Now you definitely can create functions that do these behaviours e.g.:

async function importDefault(module) {
    const ns = await import(module)
    if (!Reflect.has(ns, 'default')) {
        // It might be useful to actually have the host error message  instead so that it can be known if ambiguous or missing
        throw new SyntaxError(`Some error message`)
    }
    return ns.default
}

async function importNames(names) {
    // Same thing as default but for many
}

However this suffers the same issue as #37 (comment) in that you can't share it around different modules so you wind up having to reimplement it everywhere.

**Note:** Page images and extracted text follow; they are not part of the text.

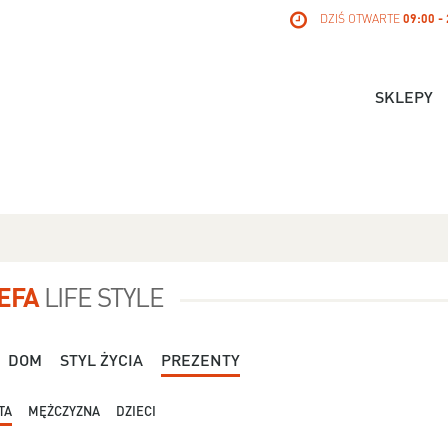
DZIŚ OTWARTE
09:00 -
SKLEPY
EFA
LIFE STYLE
DOM
STYL ŻYCIA
PREZENTY
TA
MĘŻCZYZNA
DZIECI
Dla Niej - Orsay - 119,99 zł
Dla Niej - Stradivari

I'm not sure what the solution would be, it might even be a part of the loader API instead but I could imagine something like on the loader issue of having import.names where you can specify names you want.

e.g.

async function validateStudentCode() {
    const { parseJS } = await import.names('/validators.js', ['parseJS'])
}

An alternative could be that the import() form doesn't return a normal Module object but rather another object that has someModule.someNonexistentName be a getter that throws the error that would've happened e.g. (await import('./foo.js')).nonExistentName would throw the same error as import { nonExistentName } from "./foo.js".

This isn't an asymmetry, so much as a deliberate omission. This imperative form only corresponds to namespace imports (i.e. import * as foo from "./foo.js"). On top of that, you can build wrappers or libraries that do any kind of error-checking you want, but that's the lower-level primitive we're interested in providing, since it's the most fundamental. E.g. consider

const { parseJS } = await validate(import("./validators.js"), "parseJS");

(where validate is a function you write yourself, which applies to any object.)

So this is out of scope of this proposal, and IMO not something we need to add to the language. Going to close as this isn't going to lead to actionable change to this proposal, but happy to continue discussing in the closed thread.

Fair enough, I was mainly interested because there's no way to get what the host's error message would've been e.g. Chrome does: // SyntaxError: The requested module contains conflicting star exports for name 'foo' so that errors are easier to track.

Something I wish was the case but is probably too late to change now is that Module Namespace objects had getters that throw errors for those weird "ambiguous" exports instead of silently vanishing them. At current I feel like the vanishing of ambiguous imports is just going to be a weird source of bugs, especially for people dealing with dynamic import because you can only get the Module Namespace object.

Do you have any idea what the original reasoning behind vanishing "ambiguous" imports was? Because I haven't managed to find anything on the matter.